We analyze the relationship between energy consumption and topology in wireless microsensor networks. Energy consumption is the total energy required for a message to be delivered to a destination microsensor from a source microsensor. We first consider the factors in energy consumption - radio propagation models, the topology of microsensors, the probability of connectivity between microsensors and etc. The radio propagation model tells us how much energy the environment of message propagation requires, and the topology is the logical configuration among microsensors. We analyze the energy consumption from two different aspects: the propagation model and the topology.

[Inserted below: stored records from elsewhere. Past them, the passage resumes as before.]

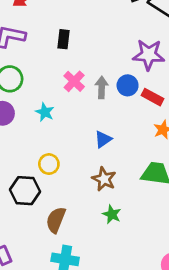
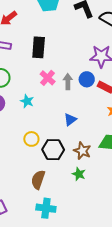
black rectangle: (63, 39) -> (39, 47), size x1.5
brown star: (104, 179) -> (82, 151), moved
black hexagon: (25, 191) -> (53, 150), moved

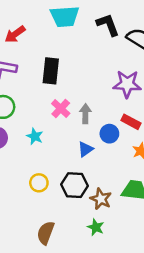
blue circle: (87, 79) -> (109, 134), moved
blue triangle: (70, 119) -> (85, 149), moved
black hexagon: (53, 150) -> (75, 185), moved

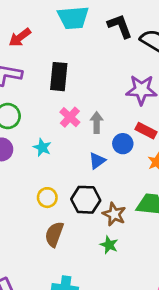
brown semicircle: (46, 233) -> (54, 234), moved

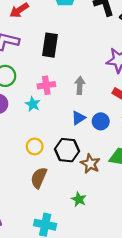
pink cross: (70, 117) -> (46, 85), moved, turned 36
blue circle: (123, 144) -> (101, 121), moved
green star: (109, 245) -> (79, 199), moved

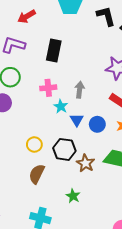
cyan star: (33, 104) -> (61, 106), moved
blue triangle: (78, 118) -> (77, 120), turned -32

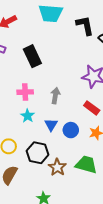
black rectangle: (54, 51) -> (32, 56), turned -40
cyan star: (61, 106) -> (28, 116), moved

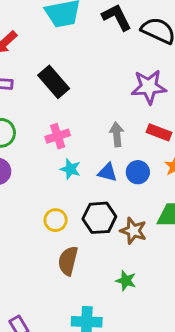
gray arrow: (55, 96) -> (117, 134), moved
blue triangle: (51, 125) -> (107, 172), turned -32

A propagation model may consume more energy than that of another model at the same topology, or, different topologies may require different amounts of energy in the same propagation model. The result of analysis shows that the consumed energy is in proportion to the number of neighbors, i.e. when the topology has fewer neighboring microsensors, it consumes less energy even though it must experience more hops to the destination. We also prove that the same result can be applied to any of the radio propagation models - such as free space propagation, urban area, obstructed in building, and etc. From the two analyses in the propagation model and topology, we can conclude that when a message goes to the destination of multihop, the topology with fewer neighboring microsensors consumes less energy than that of more neighbors. We also perform a simple analysis on the connectivity among microsensors as one of the energy consumption factors. Microsensors are prone to be disconnected by microsensor failures, temporary broken links, going into sleep mode, and etc. The disconnection requires an alternative path to the destination and (or) retransmission of the same message to the next microssensor, which consumes additional energy.